Exercise details => Could you please retype all of the records exactly, skipping any pictures?

[[ Data open ]]

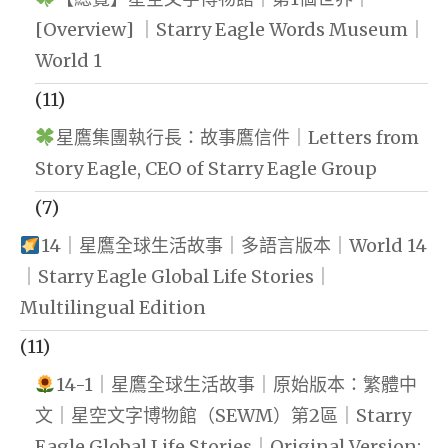
[Overview] ｜Starry Eagle Words Museum｜
World 1
(11)
星鷹集團執行長：故事鷹信件｜Letters from
Story Eagle, CEO of Starry Eagle Group
(7)
14｜星鷹全球生活故事｜多語言版本｜World 14
｜Starry Eagle Global Life Stories｜
Multilingual Edition
(11)
14-1｜星鷹全球生活故事｜原始版本：繁體中
文｜星空文字博物館（SEWM）第2區｜Starry
Eagle Global Life Stories｜Original Version:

[[ Data closed ]]

Exercise answer =>
[Overview] ｜Starry Eagle Words Museum｜
World 1
(11)
星鷹集團執行長：故事鷹信件｜Letters from
Story Eagle, CEO of Starry Eagle Group
(7)
14｜星鷹全球生活故事｜多語言版本｜World 14
｜Starry Eagle Global Life Stories｜
Multilingual Edition
(11)
14-1｜星鷹全球生活故事｜原始版本：繁體中
文｜星空文字博物館（SEWM）第2區｜Starry
Eagle Global Life Stories｜Original Version:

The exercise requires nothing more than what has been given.